If you look at history, similar comments have been made about physics in the early twentieth century when people believed that Newtonian physics is near perfection and all the remaining problems are incremental. And then came quantum physics, relativity, and other ground breaking stuff.

I do not think computer graphics is done for a very simple reason. Every year I have been kept seeing interesting/exciting papers coming out of various graphics conferences. So these pessimistic comments may reflect more about the status of people who made them rather than the status of computer graphics research.

And I would not claim graphics is done until people can author images, movies, and animations as easily as writing articles. And these do not even have to be good; not everyone can be Shakespeare, but at least almost everyone (who is literate without severe handicaps like blindness) can easily write an article, a letter, or a diary entry via existing tools, ranging from simple pen and pencil to more advanced text editing software. But how many people today can easily make an image or a movie all alone? It is true that amazing effects have been achieved in many movies, but these almost always involve significant resources, not least a large team of talented professionals. (Take a look of the end credits of the kinds of movies like Harry Potter or Avatar.)
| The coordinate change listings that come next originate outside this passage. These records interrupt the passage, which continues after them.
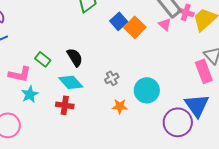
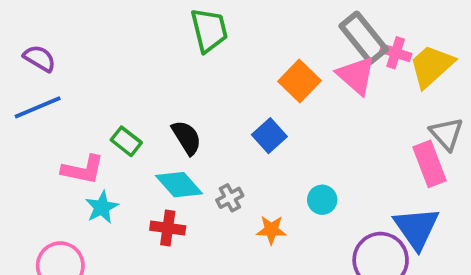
blue square: (119, 21) -> (269, 136), moved
pink triangle: (165, 24) -> (356, 75), size x1.6
gray cross: (112, 78) -> (230, 198), moved
cyan circle: (147, 90) -> (322, 200), size x0.6

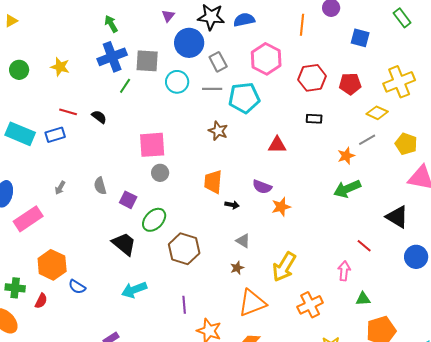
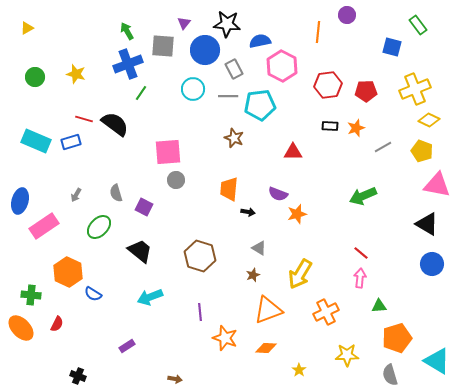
blue semicircle: (244, 20) -> (260, 41), moved
blue square: (360, 38) -> (392, 47), moved
gray square: (147, 61) -> (163, 46), moved
yellow diamond: (377, 113) -> (429, 120), moved
black semicircle: (99, 117) -> (115, 124), size x1.8
orange star: (346, 156) -> (356, 128), moved
black triangle: (397, 217) -> (427, 224), moved
green ellipse: (154, 220) -> (99, 227), moved
red line: (364, 246) -> (361, 253), moved
red semicircle: (41, 301) -> (57, 324), moved

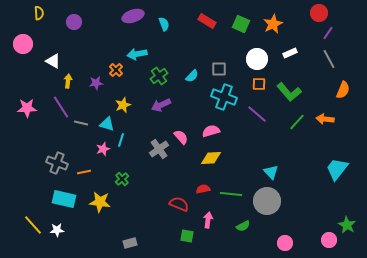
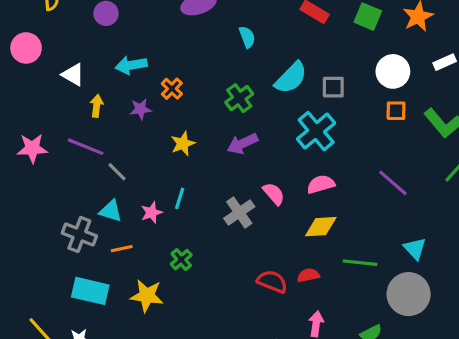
cyan semicircle: (164, 24) -> (247, 37), moved
cyan arrow: (137, 54) -> (131, 65), moved
cyan semicircle: (192, 76) -> (291, 78), moved, size x1.6
cyan cross: (224, 97) -> (316, 131), moved, turned 30
purple line: (61, 107) -> (86, 147), turned -35
purple line: (257, 114) -> (393, 183), moved
gray line: (81, 123) -> (117, 172), turned 32
cyan triangle: (107, 124) -> (111, 211), moved
green line: (231, 194) -> (360, 263), moved
red semicircle: (179, 204) -> (272, 282), moved

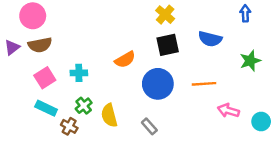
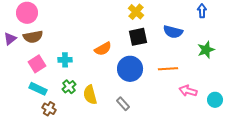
brown cross: (69, 126) -> (49, 109), moved

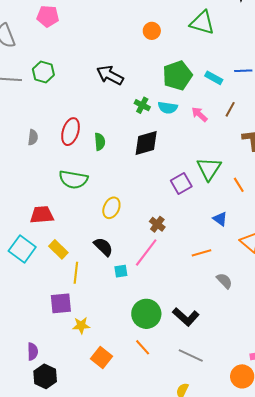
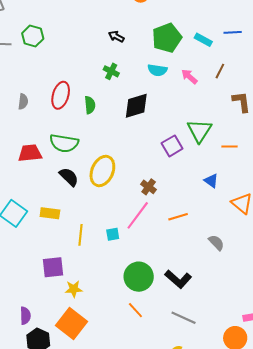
black arrow: (110, 75) -> (116, 37), moved, size x0.6
green cross: (142, 105) -> (111, 71), moved
orange line: (239, 185) -> (229, 146), turned -56
yellow ellipse: (111, 208) -> (102, 171), size x1.4
red trapezoid: (42, 215) -> (30, 153), moved
black semicircle: (103, 247) -> (69, 177), moved
yellow rectangle: (58, 249) -> (50, 213), turned -36
orange line: (201, 253) -> (178, 217), moved
yellow line: (76, 273) -> (81, 235), moved
orange square: (102, 358) -> (72, 323), moved, size x1.4

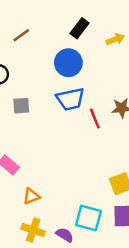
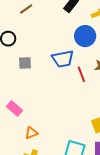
blue circle: (68, 63) -> (85, 36), moved

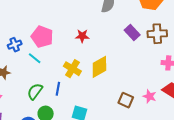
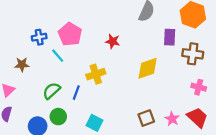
purple rectangle: (132, 32) -> (170, 37), moved, turned 35
yellow diamond: (99, 67) -> (148, 68), moved
yellow cross: (72, 69) -> (96, 74), turned 30
brown square: (126, 100) -> (146, 118), turned 35

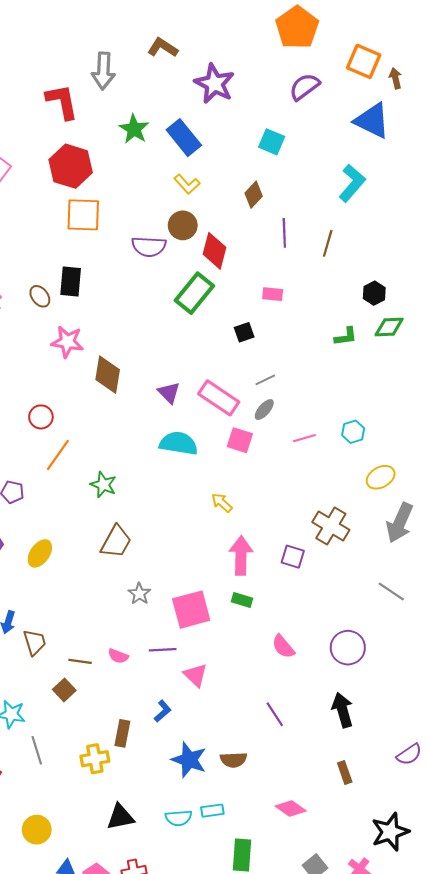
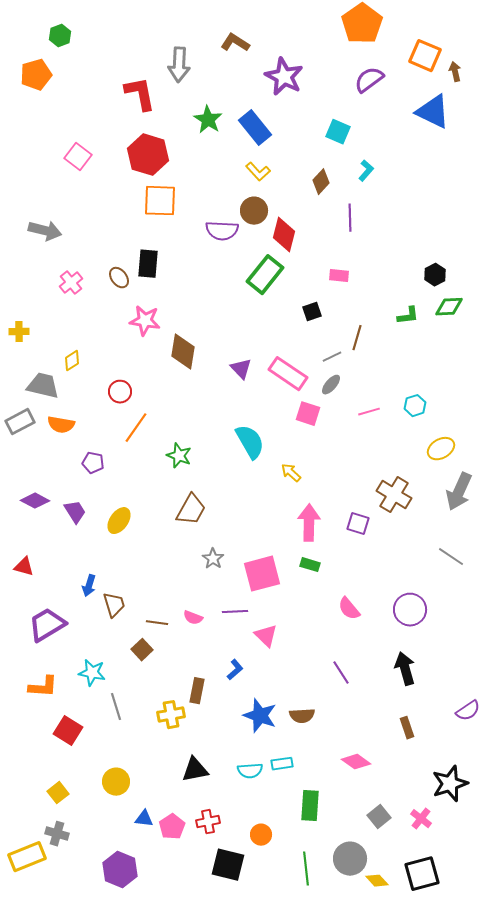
cyan L-shape: (352, 183) -> (366, 171), moved, size x0.6
brown line: (328, 243) -> (357, 338), moved
cyan semicircle: (178, 443) -> (250, 442), moved, turned 51

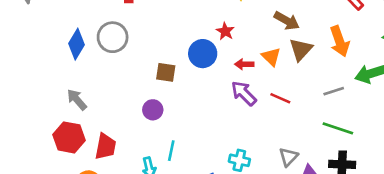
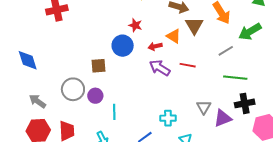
gray circle: (113, 37) -> (73, 89), moved
blue diamond: (76, 44) -> (28, 60), turned -35
cyan line: (171, 151) -> (114, 112), moved

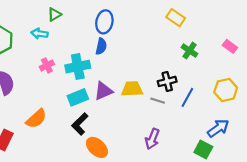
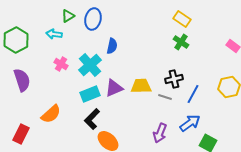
blue ellipse: (104, 22) -> (93, 19), moved
green cross: (190, 51) -> (181, 42), moved
pink cross: (47, 65) -> (61, 64), turned -32
cyan cross: (78, 67) -> (90, 65), turned -30
blue arrow: (218, 128) -> (190, 123), moved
Talking about Harry Potter, this is actually a good example on the difference between authoring textual and non-textual artifacts: for the former, a good writer like J.K. Rowling could single-handedly author an entire book series, but for the latter, a large team of talented staff has to be devoted to realize the books into movies. And this a technology, not talent issue; no existing tools today would have allowed J.K. Rowling to turn her visions into movies, even though these imagery would likely have existed in her minds while writing the books. (I believe she can do that because that is exactly what happened in my minds when reading her books.)

Thus, allow me to propose a necessary condition to claim the completeness of graphics research, the “Rowling criterion”: it should be as easy for a single individual to author a movie/animation/image as to write an article. And when such technology is available, I would happily turn myself from a researcher into a content creator.